The daughter of Richard and Hazel Head, Summitt was a four-year starter at Cheatham County High School in Ashland City, Tenn., where she was known at the time as Trish. Then from 1970-74 she played at UT-Martin and graduated as the program's all-time leading scorer. In 1976, she was co-captain of the women's national team, which won silver at the Olympic Games in Montreal, the first Games to include women's basketball. (She'd also later coach the team to its first gold medal in 1984 in LA.)

Of course, by that time, Summitt's legendary 38-year run as Tennessee's head coach was already well underway.

Though the school only intended to hire the then-22-year-old as a graduate assistant while she finished her master's degree at UT, Summitt was thrust into the head coaching role two weeks after she accepted the job, when former coach Margaret Hutson took an unexpected sabbatical prior to the 1974-75 season. At the time, Summitt had never so much as run a practice on her own. Still, the Lady Vols went 16-8 in Summitt's debut season, her first win coming on Jan. 10, 1975, against Middle Tennessee State.

Prior to the start of Summitt's third season, The Associated Press introduced its women's basketball poll, and in December 1976, the second week of the poll's existence, Tennessee made its first appearance. Amazingly, the Lady Vols stayed there for all but 14 weeks between that initial ranking and February of this year, with 10 of those weeks coming during the team's 1984-85 season, a rare "down year" -- if such a thing exists -- by Summitt's standards. (They still finished the season ranked 13th in the country.)

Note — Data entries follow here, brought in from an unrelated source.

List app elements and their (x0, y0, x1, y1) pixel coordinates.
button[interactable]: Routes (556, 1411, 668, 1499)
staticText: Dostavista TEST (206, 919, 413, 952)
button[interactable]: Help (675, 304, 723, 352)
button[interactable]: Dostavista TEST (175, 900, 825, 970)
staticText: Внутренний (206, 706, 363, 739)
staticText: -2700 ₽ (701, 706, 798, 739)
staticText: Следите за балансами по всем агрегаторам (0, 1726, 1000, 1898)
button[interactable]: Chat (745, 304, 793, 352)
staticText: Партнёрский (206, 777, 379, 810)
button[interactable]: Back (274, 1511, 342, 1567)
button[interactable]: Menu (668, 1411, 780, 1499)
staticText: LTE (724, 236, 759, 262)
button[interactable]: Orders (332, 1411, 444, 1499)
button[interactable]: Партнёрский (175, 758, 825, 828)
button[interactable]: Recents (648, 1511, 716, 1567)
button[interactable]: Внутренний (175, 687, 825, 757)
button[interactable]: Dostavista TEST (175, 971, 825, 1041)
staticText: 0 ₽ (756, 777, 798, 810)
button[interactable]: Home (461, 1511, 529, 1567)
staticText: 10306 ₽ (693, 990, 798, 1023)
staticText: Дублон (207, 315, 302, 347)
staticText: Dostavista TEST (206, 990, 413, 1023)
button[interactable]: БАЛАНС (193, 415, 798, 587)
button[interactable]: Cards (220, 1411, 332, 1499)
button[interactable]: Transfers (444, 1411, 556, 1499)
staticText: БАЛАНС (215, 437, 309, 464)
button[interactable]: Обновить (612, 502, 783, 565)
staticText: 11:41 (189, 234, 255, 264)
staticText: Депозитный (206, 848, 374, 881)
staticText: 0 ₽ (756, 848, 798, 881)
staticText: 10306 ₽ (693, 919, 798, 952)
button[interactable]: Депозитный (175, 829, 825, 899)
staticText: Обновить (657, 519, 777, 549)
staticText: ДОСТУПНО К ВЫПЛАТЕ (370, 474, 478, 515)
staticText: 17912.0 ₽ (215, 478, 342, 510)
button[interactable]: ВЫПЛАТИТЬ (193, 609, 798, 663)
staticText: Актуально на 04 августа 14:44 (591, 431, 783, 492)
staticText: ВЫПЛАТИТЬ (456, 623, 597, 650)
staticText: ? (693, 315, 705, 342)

During that four-decade run of excellence, Summitt's Lady Vols became the premier program in women's college basketball.

Under Summitt, who married the late R.B. Summitt in August 1980, Tennessee reached 22 Finals Fours (including four in the AIAW, predating the first NCAA women's tournament in 1982). Her first national title came in 1987 and her last in 2008. Further, Summitt's teams won at least 20 games in each of the coach's final 36 seasons, and won at least 30 games 20 times, including a perfect 39-0 season in 1997-98 that capped off a run of three consecutive national championships.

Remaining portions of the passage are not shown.